Installation

Requirements

  • Python 3.7 or higher

  • No runtime dependencies

  • Optional for source Rust builds: Rust toolchain + maturin

PyPI Installation

The easiest way to install Crosstem is via pip:

pip install crosstem

This installs the base package (~280 MB) with derivational and inflectional data for 15 languages.

Rust Acceleration Backend

Crosstem includes a PyO3-based Rust derivational backend for faster stemming. If your wheel includes the extension, it is used automatically. If not available, Crosstem safely falls back to the pure-Python implementation.
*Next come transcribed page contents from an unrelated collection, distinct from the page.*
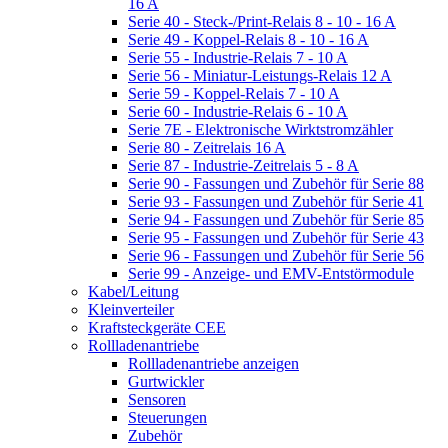
16 A
Serie 40 - Steck-/Print-Relais 8 - 10 - 16 A
Serie 49 - Koppel-Relais 8 - 10 - 16 A
Serie 55 - Industrie-Relais 7 - 10 A
Serie 56 - Miniatur-Leistungs-Relais 12 A
Serie 59 - Koppel-Relais 7 - 10 A
Serie 60 - Industrie-Relais 6 - 10 A
Serie 7E - Elektronische Wirktstromzähler
Serie 80 - Zeitrelais 16 A
Serie 87 - Industrie-Zeitrelais 5 - 8 A
Serie 90 - Fassungen und Zubehör für Serie 88
Serie 93 - Fassungen und Zubehör für Serie 41
Serie 94 - Fassungen und Zubehör für Serie 85
Serie 95 - Fassungen und Zubehör für Serie 43
Serie 96 - Fassungen und Zubehör für Serie 56
Serie 99 - Anzeige- und EMV-Entstörmodule
Kabel/Leitung
Kleinverteiler
Kraftsteckgeräte CEE
Rollladenantriebe
Rollladenantriebe anzeigen
Gurtwickler
Sensoren
Steuerungen
Zubehör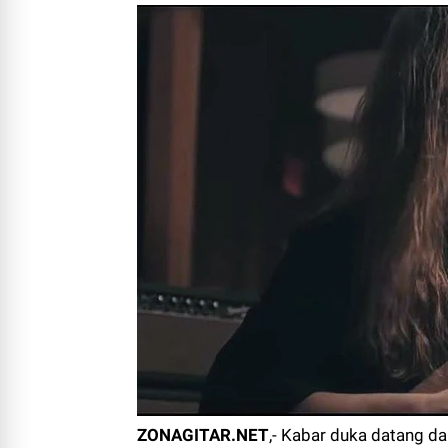
ZONAGITAR.NET
,- Kabar duka datang da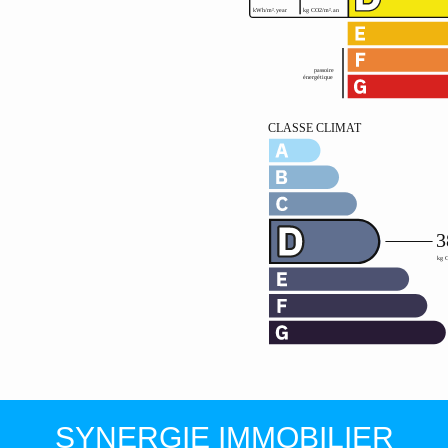
SYNERGIE IMMOBILIER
Build locally from source with Rust:

pip install maturin
maturin develop --manifest-path rust/Cargo.toml

Force Python fallback backend (for debugging/parity checks):

from crosstem import DerivationalStemmer
stemmer = DerivationalStemmer("eng", use_rust_backend=False)

Etymology Data (Optional)

The etymology dataset is ~1 GB and hosted separately on GitHub Releases. To download it:

from crosstem import download_etymology
download_etymology()

Or from the command line:

python -m crosstem.download

This downloads etymology.json to the crosstem/data directory with a progress bar.

Check if Etymology is Installed

from crosstem import is_etymology_downloaded

if is_etymology_downloaded():
    print("Etymology data is available")
else:
    print("Etymology data not found")

Remove Etymology Data

To free up disk space:

from crosstem import remove_etymology
remove_etymology()

Development Installation

To install from source for development:

git clone https://github.com/droidmaximus/crosstem.git
cd crosstem
pip install -e .

If you are working on the Rust extension itself:

pip install maturin
maturin develop --manifest-path rust/Cargo.toml

Verifying Installation

Test your installation:

python -c "from crosstem import DerivationalStemmer; print(DerivationalStemmer('eng').stem('organization'))"

Expected output: organize